ヒカリの頬がわずかに緩む。「うまっ……衣だけでも充分ウメェ……」
その瞬間、ヒルメの箸が止まった。目を大きく見開き、僅かに口を開ける。
「……今の、本当に食べたの?」
ヒカリは得意げに頷き、再び衣を口に運ぶ。
「当然!衣もトンカツの一部だろ!そもそも、衣が嫌ならトンカツを頼むな‼︎」
ヒルメは視線を逸らし、深く息をつく。「嫌なら頼むなって...あんたが…………あんたが誘ったんでしょ‼︎」
ヒカリの頬に笑みが浮かぶ一方、ヒルメのドン引きした瞳が、静かにテーブルを支配していた。
自分の中でふつふつと湧き上がった感情を整理しておこうと思います。
正直に言うと、僕はトンカツの衣を剥がす人間や、寿司のネタだけを食べる人間がどうしても好きになれない。

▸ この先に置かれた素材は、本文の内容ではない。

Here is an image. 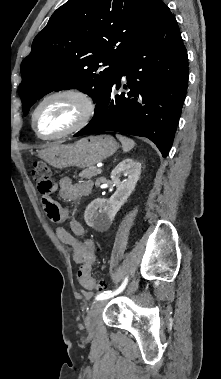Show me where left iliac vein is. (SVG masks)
<instances>
[{
  "label": "left iliac vein",
  "mask_w": 221,
  "mask_h": 379,
  "mask_svg": "<svg viewBox=\"0 0 221 379\" xmlns=\"http://www.w3.org/2000/svg\"><path fill=\"white\" fill-rule=\"evenodd\" d=\"M136 286H137V282L133 281L131 286L129 287L128 293H132L136 289ZM104 305H105V300H99L95 302L94 304H92L86 318V326L89 332H93L95 330L98 323V318L100 314L102 313Z\"/></svg>",
  "instance_id": "4c4485c4"
}]
</instances>
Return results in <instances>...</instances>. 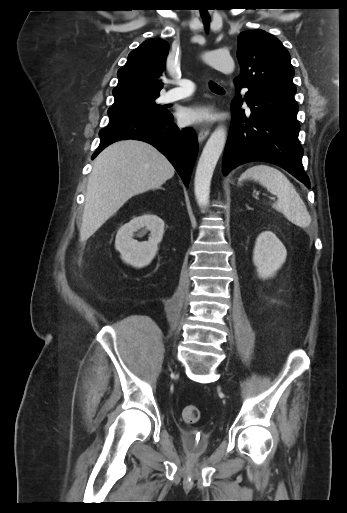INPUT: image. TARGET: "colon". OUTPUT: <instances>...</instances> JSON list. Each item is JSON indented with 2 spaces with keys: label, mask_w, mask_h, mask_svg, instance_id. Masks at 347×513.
I'll return each instance as SVG.
<instances>
[{
  "label": "colon",
  "mask_w": 347,
  "mask_h": 513,
  "mask_svg": "<svg viewBox=\"0 0 347 513\" xmlns=\"http://www.w3.org/2000/svg\"><path fill=\"white\" fill-rule=\"evenodd\" d=\"M200 416V410L195 405H186L182 409V418L188 424L196 423L199 421Z\"/></svg>",
  "instance_id": "5ec220e1"
}]
</instances>
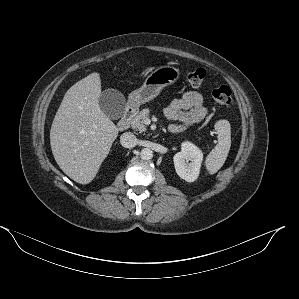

そして、食べ物を残す癖があるのに、他人には「全部食べろ」と強要する人も苦手だ。
自分は平気でトンカツの衣を残しながら、他人がステーキを残したら怒る――そんな矛盾も許せない。
この話で描いたヒルメとヒカリのやり取りは、単なるギャグに見えるかもしれないけれど、僕にとっては日常の些細な「食の正義感」の投影でもある。
衣を剥がす行為一つにも、性格や価値観の違いが表れる――そんなところを読んで楽しんでもらえたら嬉しい。
食べ物は大事だ。美味しく、正直に、そしてちょっとだけ遊び心を持って向き合いたい――そう思いながら、このあとがきを閉じようかな。